The division of labour is more efficient than a struggle through life without help from others -- this is also true for microorganisms. Researchers from Research Group Experimental Ecology and Evolution at the Max Planck Institute for Chemical Ecology and their colleagues at the Friedrich Schiller University in Jena, Germany came to this conclusion when they performed experiments with microbes. The scientists worked with bacteria that were deficient in the production of a certain amino acid and therefore depended on a partner to provide the missing nutrient.
Bacterial strains that complemented each other's need by providing the required amino acid showed a fitness increase of about 20% relative to a non-deficient strain without partner. This result helps to explain why cooperation is such a widespread model of success in nature.
Each life form on our planet has to adapt to its environment as good as it can. Apart from getting used to climate conditions and food supply, each species must get along with other organisms in the habitat. In the course of evolution species adapt continuously to each other and to the environment by changing their genetic features. This is why cold resistant species live at the poles and heat resistant species in the deserts. Also nutritional needs and metabolic regulation underlie the principle of evolution. So let's take a look at the world of microbes in this context.
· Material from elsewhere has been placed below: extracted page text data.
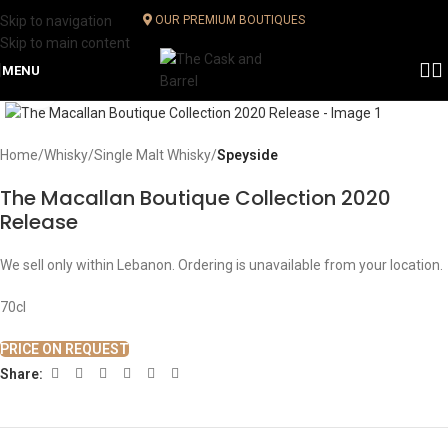
Skip to navigation
OUR PREMIUM BOUTIQUES
Skip to main content
MENU
Click to enlarge
Home
Whisky
Single Malt Whisky
Speyside
The Macallan Boutique Collection 2020
Release
We sell only within Lebanon. Ordering is unavailable from your location.
70cl
PRICE ON REQUEST
Share: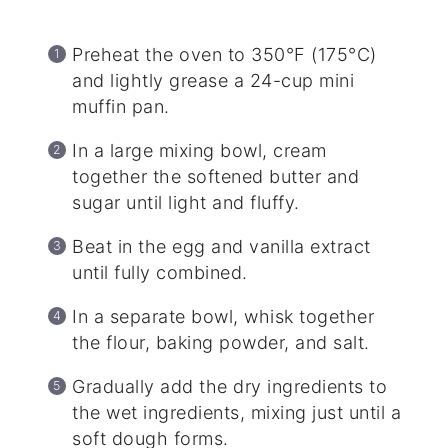
Preheat the oven to 350°F (175°C)
and lightly grease a 24-cup mini
muffin pan.
In a large mixing bowl, cream
together the softened butter and
sugar until light and fluffy.
Beat in the egg and vanilla extract
until fully combined.
In a separate bowl, whisk together
the flour, baking powder, and salt.
Gradually add the dry ingredients to
the wet ingredients, mixing just until a
soft dough forms.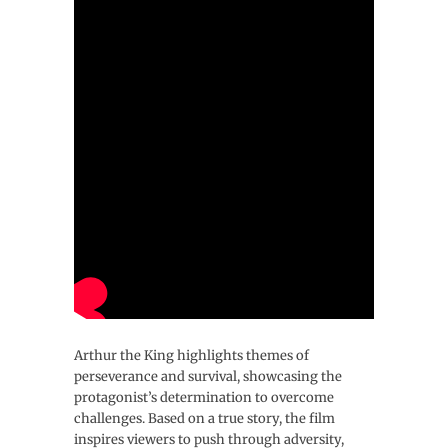
Arthur the King highlights themes of
perseverance and survival, showcasing the
protagonist’s determination to overcome
challenges. Based on a true story, the film
inspires viewers to push through adversity,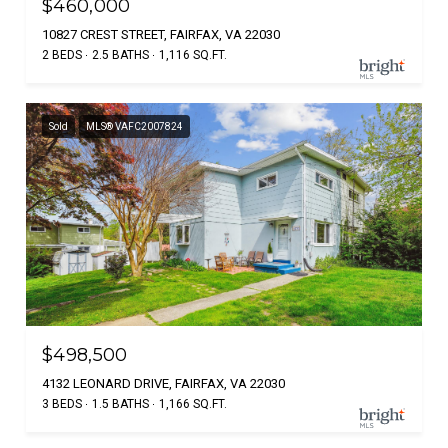
$460,000
10827 CREST STREET, FAIRFAX, VA 22030
2 BEDS
2.5 BATHS
1,116 SQ.FT.
Sold
MLS® VAFC2007824
$498,500
4132 LEONARD DRIVE, FAIRFAX, VA 22030
3 BEDS
1.5 BATHS
1,166 SQ.FT.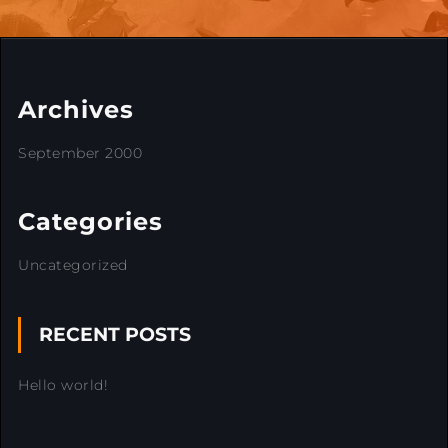
Archives
September 2000
Categories
Uncategorized
RECENT POSTS
Hello world!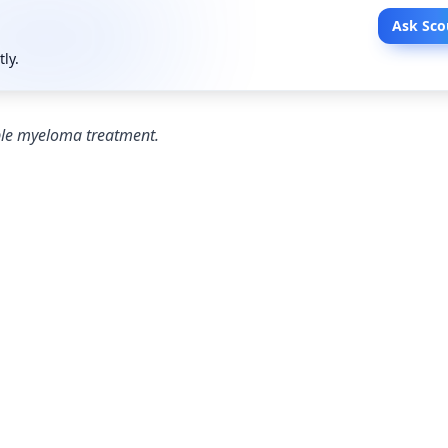
Ask Sco
tly.
iple myeloma treatment.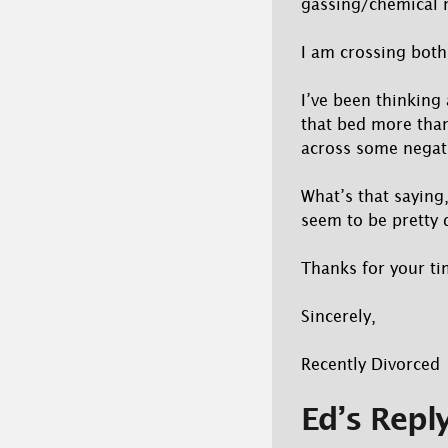
gassing/chemical 
I am crossing both 
I’ve been thinking
that bed more than
across some negati
What’s that saying,
seem to be pretty 
Thanks for your ti
Sincerely,
Recently Divorced
Ed’s Repl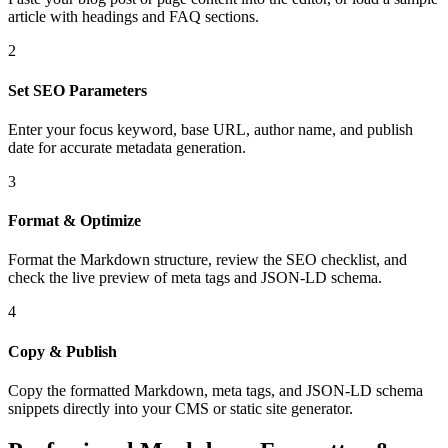
article with headings and FAQ sections.
2
Set SEO Parameters
Enter your focus keyword, base URL, author name, and publish
date for accurate metadata generation.
3
Format & Optimize
Format the Markdown structure, review the SEO checklist, and
check the live preview of meta tags and JSON-LD schema.
4
Copy & Publish
Copy the formatted Markdown, meta tags, and JSON-LD schema
snippets directly into your CMS or static site generator.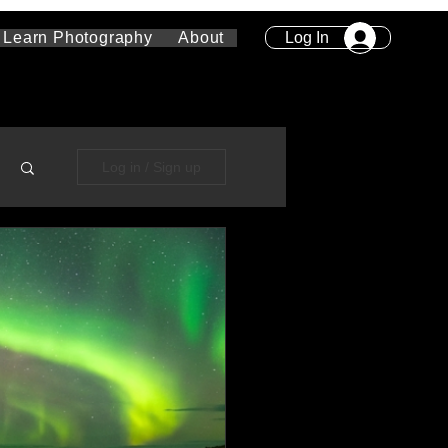
Log In
Learn Photography
About
Log in / Sign up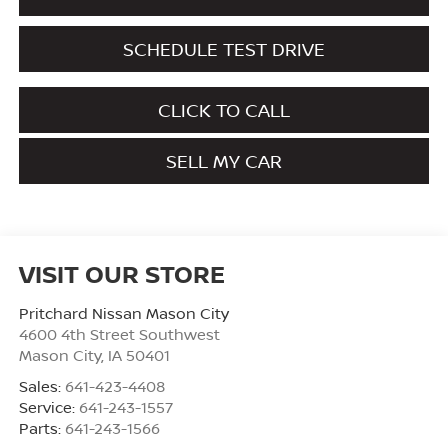
SCHEDULE TEST DRIVE
CLICK TO CALL
SELL MY CAR
VISIT OUR STORE
Pritchard Nissan Mason City
4600 4th Street Southwest
Mason City
,
IA
50401
Sales:
641-423-4408
Service:
641-243-1557
Parts:
641-243-1566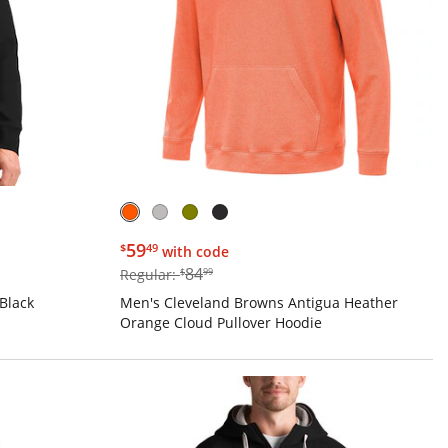
$59.49
59
$
49
with code
$84.99
84
Regular:
$
99
Black
Men's Cleveland Browns Antigua Heather
Orange Cloud Pullover Hoodie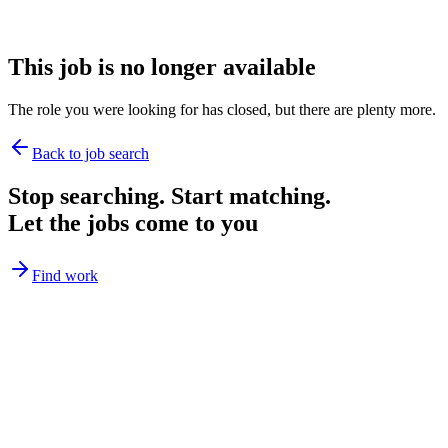
This job is no longer available
The role you were looking for has closed, but there are plenty more.
Back to job search
Stop searching. Start matching.
Let the jobs come to you
Find work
"No matter where you look: Microbial communities can be found in almost every habitat you can think of," says Christian Kost, leader of the research group "Experimental Ecology and Evolution" at the Max Planck Institute for Chemical Ecology in Jena, Germany. Microbes often live in symbiosis with higher organisms, but they also cooperate with each other in order to optimally utilize the resources that are available to them. Interestingly, a look at the genome of cooperating bacterial strains shows that some of them are unable to perform all vital metabolic functions on their own. Instead, they rely on their cooperative partner. Their environment, that is to say other organisms, provides the nutrients they cannot produce themselves anymore. However, the result of the cooperation is a risky dependency: If one partner is lost, the other dies as well. Can such a dependency in fact be a trait that is selected for and which is maintained for a longer period in a bacterial population? Is this assumption compatible with Darwin's theory of the "survival of the fittest"? If so, cooperating partners should perform as good or even better than microbes without partner in terms of fitness.
To bring a naturally evolved symbiotic community from the real world into the lab to study such cooperation, is often very difficult. Therefore, scientists used a synthetic model: Escherichia coli bacteria were genetically modified in such a way that one bacterial strain was unable to produce a certain amino acid anymore, such as tryptophan, but produced all other amino acids in high concentrations. If this strain grows in a culture with another strain unable to produce arginine, another amino acid, both strains are able to feed each other. Amazingly, such co-culture experiments showed that the growth of these bacterial cells was increased by 20% in comparison to the unmodified wild-type strain that was able to produce all essential amino acid by itself. The inability of the deficient strain to produce an essential amino acid had a positive effect on its growth when a partner was present that compensated this loss. This can be explained by the considerably reduced energy costs both strains had to invest for producing the exchanged amino acids. Specializing on the production of certain, but not all necessary amino acids made the bacterial cells more efficient and thus resulted in faster growth. Interestingly, the two cooperating, amino acid exchanging strains even outcompeted a self-sustaining wild-type strain.
The research results from Christian Kost's lab illustrate why symbiotic relationships with bacteria are so prevalent. In the course of evolution, an association may get so close that the mutualistic partners merge into a new, multicellular organism.
The research project was funded by the Volkswagen Foundation, the Jena School for Microbial Communication, the Fundação Calouste Gulbenkian and the Fundação para a Ciência e a Tecnologia as well as Siemens SA Portugal.